Healthy Dirt Grows Healthy Plants:
Choose native plants that are already acclimated for your location so they can thrive with less work. Do a soil test to chemically analyze the health of your lawn and garden so you can identify which nutrients to put back into the soil. Dousing your yard with chemicals from the home and garden store isn’t just wasting your money and damaging the environment-- over time, it’s actually ruining your soil. Practice composting to help revitalize the dirt with the nutrients and microbial life forms it is missing. Increase the biodiversity in your yard with plants that encourage pollinators like butterflies, bees, and birds. Your yard is a tiny ecosystem, and the healthier and more diverse it is, the more resilient it will be to trauma.
Add Value And Productivity:
One way we can all live more sustainably is to produce some of our food at home. Designating a portion of your yard as a food garden can help your family to eat healthier and save money, all while cutting down on the output of greenhouse gases created by trucking food from the countryside to our cities and suburban neighborhoods. Foods lose phytonutrients with age, so the fresher the fruit and veggies, the more you’ll get out of them. You’ll also know how safely they were grown and that they are free from harmful pesticides. Choose locally-adapted heirloom seeds wherever possible to improve yields and get the most benefit in nutrient value and deliciousness.
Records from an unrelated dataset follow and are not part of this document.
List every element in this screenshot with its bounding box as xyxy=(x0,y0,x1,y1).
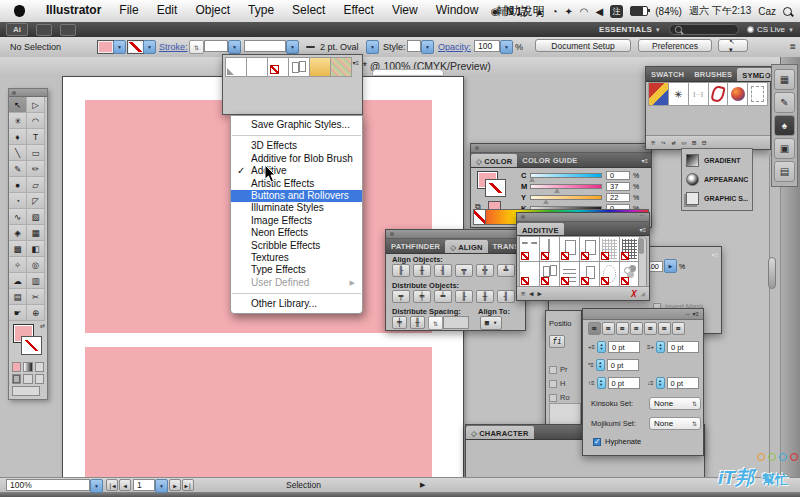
rotate-tool[interactable]: ◔ xyxy=(9,193,27,209)
collapsed-panel-button[interactable]: APPEARANCE xyxy=(682,170,752,189)
pen-tool[interactable]: ♦ xyxy=(9,129,27,145)
menu-item[interactable]: Artistic Effects xyxy=(231,178,362,190)
menu-item[interactable]: Other Library... xyxy=(231,298,362,310)
left-indent-stepper[interactable] xyxy=(597,341,606,353)
workspace-switcher[interactable]: ESSENTIALS ▼ xyxy=(599,25,661,34)
symbols-dock-icon[interactable]: ♠ xyxy=(774,115,795,136)
transparency-panel-menu-icon[interactable] xyxy=(711,251,718,258)
menu-item[interactable]: 3D Effects xyxy=(231,140,362,152)
right-indent-field[interactable]: 0 pt xyxy=(667,341,699,353)
menu-item[interactable]: Scribble Effects xyxy=(231,240,362,252)
symbols-panel-menu-icon[interactable] xyxy=(760,71,767,78)
symbol-options-icon[interactable]: ▭ xyxy=(682,139,686,147)
menu-item[interactable]: Type Effects xyxy=(231,264,362,276)
next-artboard-button[interactable]: ▶ xyxy=(169,479,181,491)
width-profile-dropdown[interactable] xyxy=(286,40,299,54)
magic-wand-tool[interactable]: ✳ xyxy=(9,113,27,129)
delete-symbol-icon[interactable]: ⊟ xyxy=(702,139,706,147)
graphic-style-thumbnail[interactable] xyxy=(600,237,619,261)
align-panel-tab[interactable]: ◇ ALIGN xyxy=(445,240,487,253)
color-panel-tab[interactable]: ◇ COLOR xyxy=(471,154,517,167)
align-panel-tab[interactable]: PATHFINDER xyxy=(386,239,445,253)
space-after-field[interactable]: 0 pt xyxy=(667,377,699,389)
shape-builder-tool[interactable]: ◈ xyxy=(9,225,27,241)
stroke-swatch[interactable] xyxy=(127,40,144,54)
character-panel-tab[interactable]: ◇ CHARACTER xyxy=(466,426,534,439)
blob-brush-tool[interactable]: ● xyxy=(9,177,27,193)
kinsoku-select[interactable]: None xyxy=(649,397,701,410)
menubar-clock[interactable]: 週六 下午2:13 xyxy=(689,4,751,18)
menubar-item[interactable]: View xyxy=(383,3,427,20)
graphic-style-swatch[interactable] xyxy=(268,58,288,76)
delete-style-icon[interactable]: X xyxy=(631,289,636,299)
menu-item[interactable]: Neon Effects xyxy=(231,227,362,239)
paragraph-align-button[interactable]: ≡ xyxy=(630,322,643,335)
rectangle-tool[interactable]: ▭ xyxy=(27,145,45,161)
align-object-button[interactable]: ╟ xyxy=(392,264,410,277)
graphic-style-thumbnail[interactable] xyxy=(580,262,599,286)
scale-tool[interactable]: ◸ xyxy=(27,193,45,209)
align-to-dropdown[interactable]: ▦ ▾ xyxy=(480,316,502,330)
resize-corner-icon[interactable]: ◢ xyxy=(641,290,645,298)
style-field[interactable] xyxy=(407,40,421,52)
color-panel-menu-icon[interactable] xyxy=(641,157,648,164)
graphic-style-thumbnail[interactable] xyxy=(520,237,539,261)
hand-tool[interactable]: ☛ xyxy=(9,305,27,321)
opentype-checkbox-2[interactable]: H xyxy=(549,379,565,388)
menu-item[interactable]: Save Graphic Styles... xyxy=(231,119,362,131)
menu-item[interactable]: Image Effects xyxy=(231,215,362,227)
appbar-search-input[interactable] xyxy=(669,24,739,35)
paintbrush-tool[interactable]: ✎ xyxy=(9,161,27,177)
symbol-frame[interactable] xyxy=(748,83,767,105)
paragraph-align-button[interactable]: ≡ xyxy=(588,322,601,335)
menu-item[interactable]: Textures xyxy=(231,252,362,264)
additive-panel-menu-icon[interactable] xyxy=(639,226,646,233)
graphic-style-thumbnail[interactable] xyxy=(580,237,599,261)
menu-item[interactable]: Additive for Blob Brush xyxy=(231,153,362,165)
fill-swatch[interactable] xyxy=(97,40,114,54)
stroke-weight-link[interactable]: Stroke: xyxy=(159,42,188,52)
distribute-object-button[interactable]: ╢ xyxy=(497,290,515,303)
volume-icon[interactable]: ◀ xyxy=(596,6,604,17)
stroke-weight-dropdown[interactable] xyxy=(228,40,241,54)
channel-slider[interactable] xyxy=(530,195,602,200)
zoom-dropdown[interactable] xyxy=(90,479,103,493)
none-mode-button[interactable] xyxy=(35,362,44,372)
symbol-spider[interactable] xyxy=(669,83,688,105)
channel-value-field[interactable]: 22 xyxy=(606,193,630,202)
cs-live-button[interactable]: CS Live ▼ xyxy=(747,25,794,34)
apple-menu-icon[interactable] xyxy=(14,5,25,17)
document-setup-button[interactable]: Document Setup xyxy=(535,39,631,52)
time-machine-icon[interactable]: ◔ xyxy=(551,6,557,17)
arrange-documents-icon[interactable] xyxy=(60,24,76,36)
align-object-button[interactable]: ╩ xyxy=(497,264,515,277)
channel-slider[interactable] xyxy=(530,173,602,178)
line-segment-tool[interactable]: ╲ xyxy=(9,145,27,161)
symbols-panel-tab[interactable]: BRUSHES xyxy=(689,67,737,81)
graphic-style-thumbnail[interactable] xyxy=(600,262,619,286)
channel-value-field[interactable]: 0 xyxy=(606,171,630,180)
collapsed-panel-button[interactable]: GRAPHIC S... xyxy=(682,189,752,208)
paragraph-align-button[interactable]: ≡ xyxy=(644,322,657,335)
graphic-styles-menu-icon[interactable]: ▾≡ xyxy=(352,59,359,66)
blend-tool[interactable]: ◎ xyxy=(27,257,45,273)
symbols-panel-tab[interactable]: SWATCH xyxy=(646,67,689,81)
swatches-dock-icon[interactable]: ▦ xyxy=(774,69,795,90)
graphic-style-swatch[interactable] xyxy=(247,58,267,76)
style-dropdown[interactable] xyxy=(421,40,434,54)
gradient-mode-button[interactable] xyxy=(23,362,32,372)
free-transform-tool[interactable]: ▧ xyxy=(27,209,45,225)
align-object-button[interactable]: ╦ xyxy=(455,264,473,277)
first-artboard-button[interactable]: |◀ xyxy=(106,479,118,491)
hyphenate-checkbox[interactable]: Hyphenate xyxy=(593,437,641,446)
mojikumi-select[interactable]: None xyxy=(649,417,701,430)
control-panel-menu-icon[interactable]: ≣ xyxy=(789,42,796,51)
distribute-object-button[interactable]: ╤ xyxy=(392,290,410,303)
tool-presets-button[interactable]: ↖ ▾ xyxy=(718,39,748,52)
align-object-button[interactable]: ╬ xyxy=(476,264,494,277)
right-indent-stepper[interactable] xyxy=(656,341,665,353)
type-tool[interactable]: T xyxy=(27,129,45,145)
artboard-number-field[interactable]: 1 xyxy=(133,479,155,491)
menu-item[interactable]: User Defined xyxy=(231,277,362,289)
tools-panel-titlebar[interactable] xyxy=(9,89,47,97)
Think Outside The Nursery:
One hot trend in sustainable landscaping is xeriscaping, which promotes a style of gardening with minimal watering. In the drought-prone areas of the American southwest, this is commonly practiced via cactus gardens. But in the East, it can make use of a variety of natural plants that are adapted to the area and carefully-constructed irrigation to incorporate naturally-occurring water sources. It also places emphasis on decorative features like zen gardens, rock displays, and colorful mulches. Consider adding hardscape features like paths and seating to make the most of the natural environment.
Greenscaping is part of a larger movement toward living more healthy, sustainable, environmentally-conscious lives, and we can start by making better, more natural choices in our own backyards. Whether starting from scratch or upgrading your existing yard, you can implement a strategy for growing a healthier environment. Design with purpose and with an eye toward functionality. Choose locally-adapted plants, and focus on traditional, natural approaches to fertilizing and pest control. Conserve water and make use of passive solar energy for outdoor lighting. Responsible landscaping practices will save time and money-- and help take care of the environment.